> **EXERCISE**
Copy, from the material below, each line where "dijanjikan" shows up.

> **RECORDS FOR THIS EXERCISE**
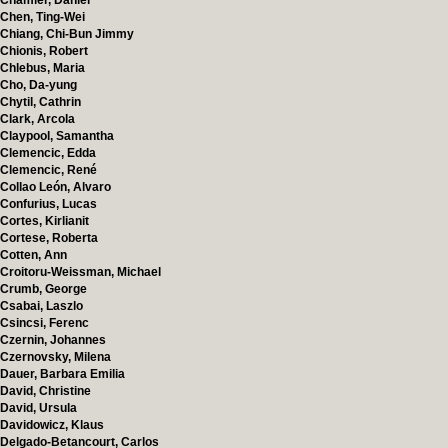
Chamier, Daniel
Chen, Ting-Wei
Chiang, Chi-Bun Jimmy
Chionis, Robert
Chlebus, Maria
Cho, Da-yung
Chytil, Cathrin
Clark, Arcola
Claypool, Samantha
Clemencic, Edda
Clemencic, René
Collao León, Alvaro
Confurius, Lucas
Cortes, Kirlianit
Cortese, Roberta
Cotten, Ann
Croitoru-Weissman, Michael
Crumb, George
Csabai, Laszlo
Csincsi, Ferenc
Czernin, Johannes
Czernovsky, Milena
Dauer, Barbara Emilia
David, Christine
David, Ursula
Davidowicz, Klaus
Delgado-Betancourt, Carlos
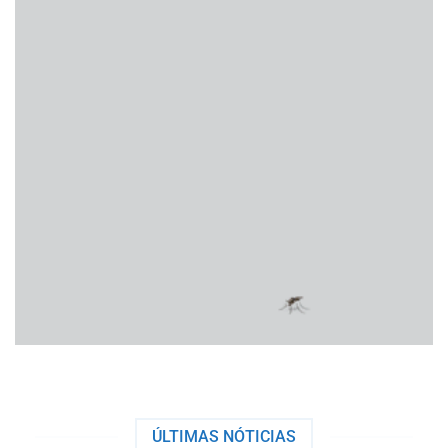
ÚLTIMAS NÓTICIAS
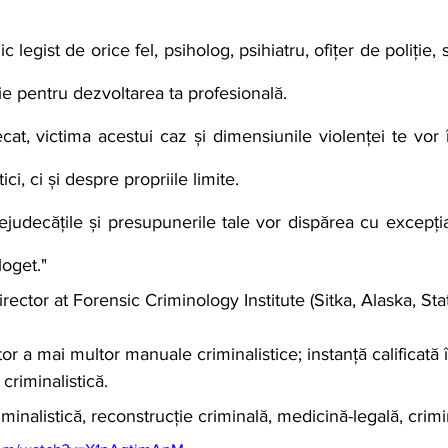
ie pentru dezvoltarea ta profesională. 
ci, ci și despre propriile limite. 
loget."
rector at Forensic Criminology Institute (Sitka, Alaska, Sta
or a mai multor manuale criminalistice; instanță calificată 
criminalistică.
riminalistică, reconstrucție criminală, medicină-legală, crimi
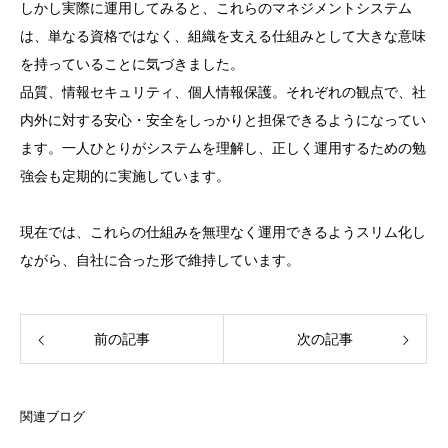
しかし実際に運用してみると、これらのマネジメントシステム
は、単なる資格ではなく、組織を支える仕組みとして大きな意味
を持っていることに気づきました。
品質、情報セキュリティ、個人情報保護。それぞれの観点で、社
内外に対する安心・安全をしっかりと担保できるようになってい
ます。一人ひとりがシステムを理解し、正しく運用するための勉
強会も定期的に実施しています。
現在では、これらの仕組みを無理なく運用できるようスリム化し
ながら、自社に合った形で維持しています。
前の記事
次の記事
関連ブログ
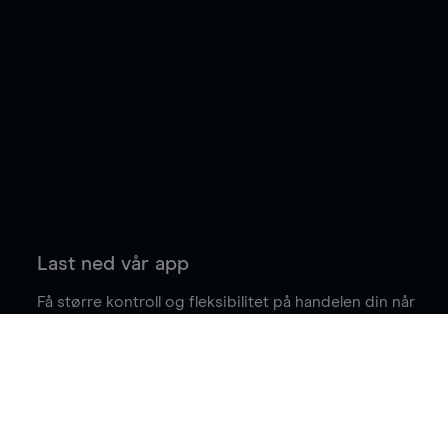
Last ned vår app
Få større kontroll og fleksibilitet på handelen din når
du er på farten.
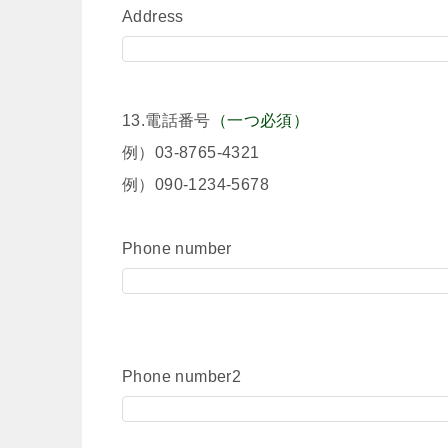
Address
13.電話番号
（一つ必須）
例）03-8765-4321
例）090-1234-5678
Phone number
Phone number2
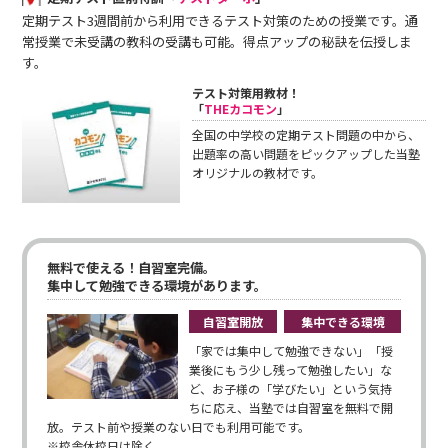
定期テスト3週間前から利用できるテスト対策のための授業です。通
常授業で未受講の教科の受講も可能。得点アップの秘訣を伝授しま
す。
テスト対策用教材！
「
THEカコモン
」
全国の中学校の定期テスト問題の中から、
出題率の高い問題をピックアップした当塾
オリジナルの教材です。
無料で使える！自習室完備。
集中して勉強できる環境があります。
自習室開放
集中できる環境
「家では集中して勉強できない」「授
業後にもう少し残って勉強したい」な
ど、お子様の「学びたい」という気持
ちに応え、当塾では自習室を無料で開
放。テスト前や授業のない日でも利用可能です。
※校舎休校日は除く。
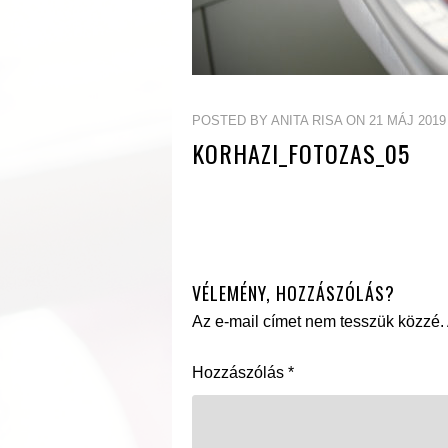
POSTED BY ANITA RISA ON 21 MÁJ 2019
KORHAZI_FOTOZAS_05
VÉLEMÉNY, HOZZÁSZÓLÁS?
Az e-mail címet nem tesszük közzé.
Hozzászólás
*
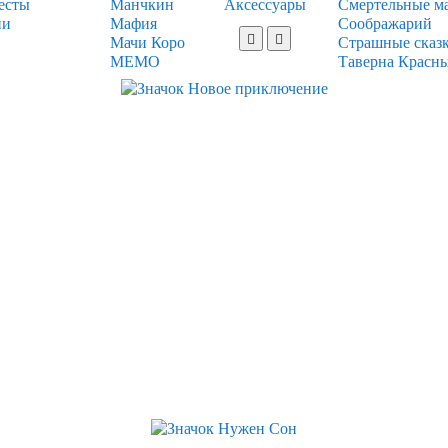
есты
Манчкин
Аксессуары
Смертельные м
ии
Мафия
Соображарий
Мачи Коро
Страшные сказ
МЕМО
Таверна Красн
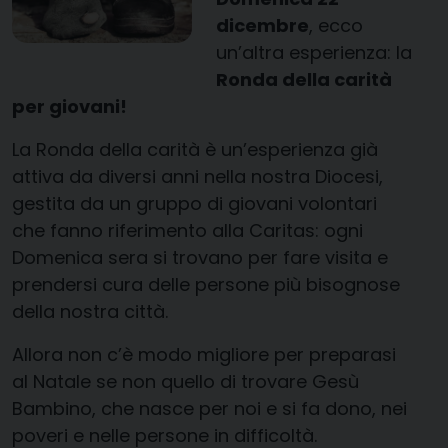
dicembre
, ecco
un’altra esperienza: la
Ronda della carità
per giovani!
La Ronda della carità è un’esperienza già
attiva da diversi anni nella nostra Diocesi,
gestita da un gruppo di giovani volontari
che fanno riferimento alla Caritas: ogni
Domenica sera si trovano per fare visita e
prendersi cura delle persone più bisognose
della nostra città.
Allora non c’è modo migliore per preparasi
al Natale se non quello di trovare Gesù
Bambino, che nasce per noi e si fa dono, nei
poveri e nelle persone in difficoltà.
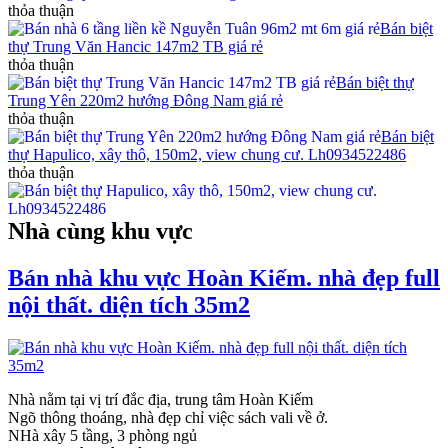
thỏa thuận
Bán biệt
thự Trung Văn Hancic 147m2 TB giá rẻ
thỏa thuận
Bán biệt thự
Trung Yên 220m2 hướng Đông Nam giá rẻ
thỏa thuận
Bán biệt
thự Hapulico, xây thô, 150m2, view chung cư. Lh0934522486
thỏa thuận
Nhà cùng khu vực
Bán nhà khu vực Hoàn Kiếm. nhà đẹp full
nội thất. diện tích 35m2
Nhà nằm tại vị trí đắc địa, trung tâm Hoàn Kiếm
Ngõ thông thoáng, nhà đẹp chỉ việc sách vali về ở.
NHà xây 5 tầng, 3 phòng ngủ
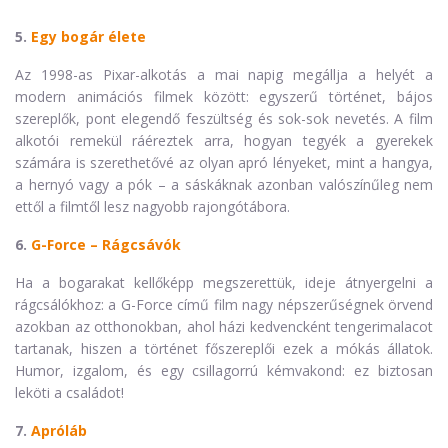
5.
Egy bogár élete
Az 1998-as Pixar-alkotás a mai napig megállja a helyét a
modern animációs filmek között: egyszerű történet, bájos
szereplők, pont elegendő feszültség és sok-sok nevetés. A film
alkotói remekül ráéreztek arra, hogyan tegyék a gyerekek
számára is szerethetővé az olyan apró lényeket, mint a hangya,
a hernyó vagy a pók – a sáskáknak azonban valószínűleg nem
ettől a filmtől lesz nagyobb rajongótábora.
6.
G-Force – Rágcsávók
Ha a bogarakat kellőképp megszerettük, ideje átnyergelni a
rágcsálókhoz: a G-Force című film nagy népszerűségnek örvend
azokban az otthonokban, ahol házi kedvencként tengerimalacot
tartanak, hiszen a történet főszereplői ezek a mókás állatok.
Humor, izgalom, és egy csillagorrú kémvakond: ez biztosan
leköti a családot!
7.
Apróláb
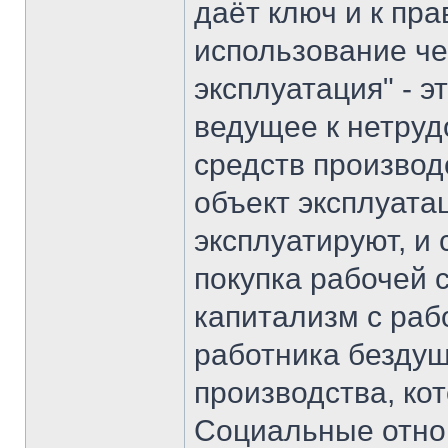
даёт ключ и к пр
использование че
эксплуатация" - 
ведущее к нетру
средств производ
объект эксплуата
эксплуатируют, и 
покупка рабочей 
капитализм с раб
работника безду
производства, ко
Социальные отнош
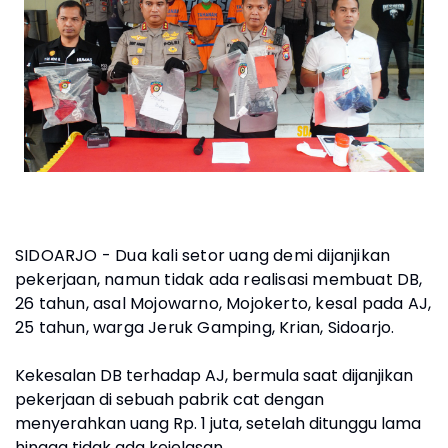
SIDOARJO - Dua kali setor uang demi dijanjikan
pekerjaan, namun tidak ada realisasi membuat DB,
26 tahun, asal Mojowarno, Mojokerto, kesal pada AJ,
25 tahun, warga Jeruk Gamping, Krian, Sidoarjo.
Kekesalan DB terhadap AJ, bermula saat dijanjikan
pekerjaan di sebuah pabrik cat dengan
menyerahkan uang Rp. 1 juta, setelah ditunggu lama
hingga tidak ada kejelasan.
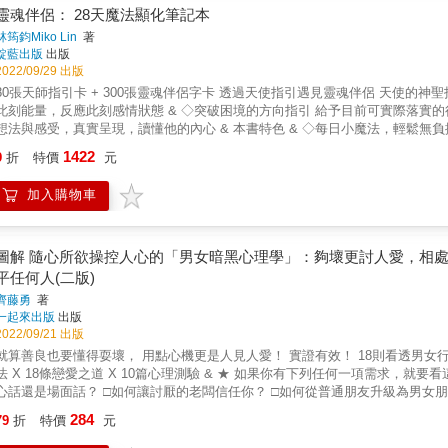
靈魂伴侶： 28天魔法顯化筆記本
林筠鈞Miko Lin
著
靛藍出版
出版
2022/09/29 出版
0張天師指引卡 + 300張靈魂伴侶字卡 透過天使指引遇見靈魂伴侶 天使的神聖指引，加速遇見你心中的他 & ◇觸動內心的天使訊息 溫柔但直擊
刻能量，反應此刻感情狀態 & ◇突破困境的方向指引 給予目前可實際落實的行動，朝著靈魂伴侶更近一步 & ◇反應真實他想說的話 他內心的
法與感受，真實呈現，讀懂他的內心 & 本書特色 & ◇每日小魔法，輕鬆無負擔 精心設計的內容，無需任何魔法經驗，也可跟著步驟完成，是所
人都可以上手的愛情魔法！ & ◇完整顯化循環，任何狀態都適用 無論是結婚/交往中/曖昧/暗戀/無對象等，任何狀態都能使用，讓愛情透過魔法
1422
9
折
特價
元
& ◇搭配牌卡牌陣，找對策略加速顯化 搭配《靈魂伴侶天使指引卡》了解此刻狀態，將魔法針對個人狀態進行加乘，符合自身能量更有
效！ & &
加入購物車
圖解 隨心所欲操控人心的「男女暗黑心理學」：夠壞更討人愛，相
平任何人(二版)
齊藤勇
著
一起來出版
出版
2022/09/21 出版
善良也要懂得耍壞， 用點心機更是人見人愛！ 實證有效！ 18則看透男女行為差異的方法 X 24項掌握男女性格特徵祕訣 14個男女獨門溝通心
 X 18條戀愛之道 X 10篇心理測驗 & ★ 如果你有下列任何一項需求，就要看這本書！ □如何讓他人自然對我有好感？ □如何判斷對方說的是真
是場面話？ □如何讓討厭的老闆信任你？ □如何從普通朋友升級為男女朋友？ □如何讓男性主管注意到你的努力？ □如何逆轉床伴成為戀
結婚意願的男友，有所表示？ 日本知名心理學者教你，根據男女差異，並藉由打扮、姿態、神色、用詞、口頭禪、話題等，
284
79
折
特價
元
確掌握對方內心，奪回操控主導權！ 「用詞」透漏對方的個性 ■ 當男性說「最～」「絕對是～」 ► 有時不一定是肯定的意思，而是因為不
逞強這麼說。 ■ 當女性說「&hellip;&hellip;這是我聽說的。」► 希望自己所說的內容能影響別人，也有可能是看到別人傷腦筋而覺得愉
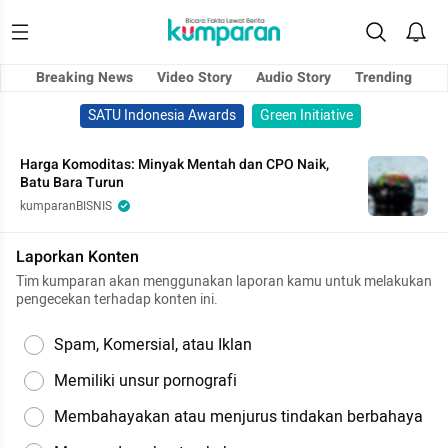
Breaking News
Video Story
Audio Story
Trending
SATU Indonesia Awards
Green Initiative
Harga Komoditas: Minyak Mentah dan CPO Naik,
Batu Bara Turun
kumparanBISNIS
Laporkan Konten
Tim kumparan akan menggunakan laporan kamu untuk melakukan
pengecekan terhadap konten ini.
Spam, Komersial, atau Iklan
Memiliki unsur pornografi
Membahayakan atau menjurus tindakan berbahaya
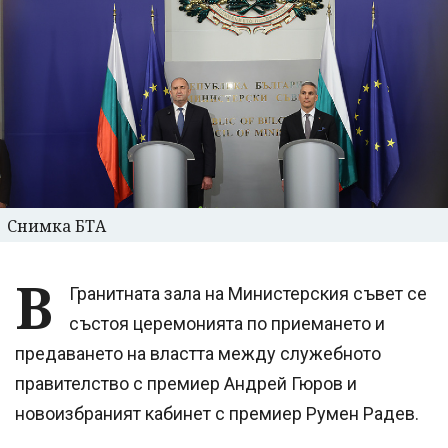
Снимка БТА
В
Гранитната зала на Министерския съвет се
състоя церемонията по приемането и
предаването на властта между служебното
правителство с премиер Андрей Гюров и
новоизбраният кабинет с премиер Румен Радев.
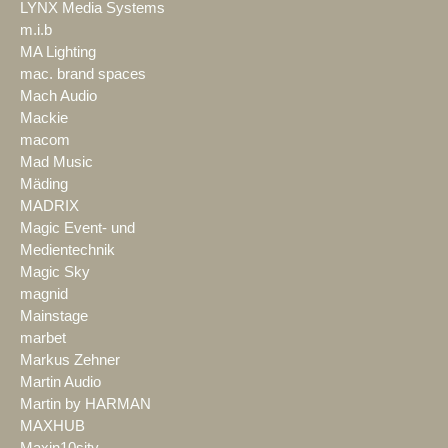
LYNX Media Systems
m.i.b
MA Lighting
mac. brand spaces
Mach Audio
Mackie
macom
Mad Music
Mäding
MADRIX
Magic Event- und
Medientechnik
Magic Sky
magnid
Mainstage
marbet
Markus Zehner
Martin Audio
Martin by HARMAN
MAXHUB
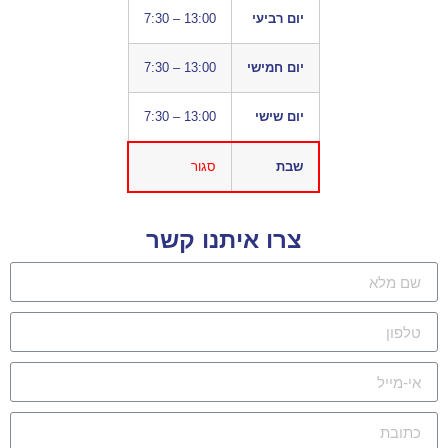
יום רביעי
7:30 – 13:00
יום חמישי
7:30 – 13:00
יום שישי
7:30 – 13:00
שבת
סגור
צרו איתנו קשר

> **REPLY**
SIDOARJO - Dua kali setor uang demi dijanjikan
Kekesalan DB terhadap AJ, bermula saat dijanjikan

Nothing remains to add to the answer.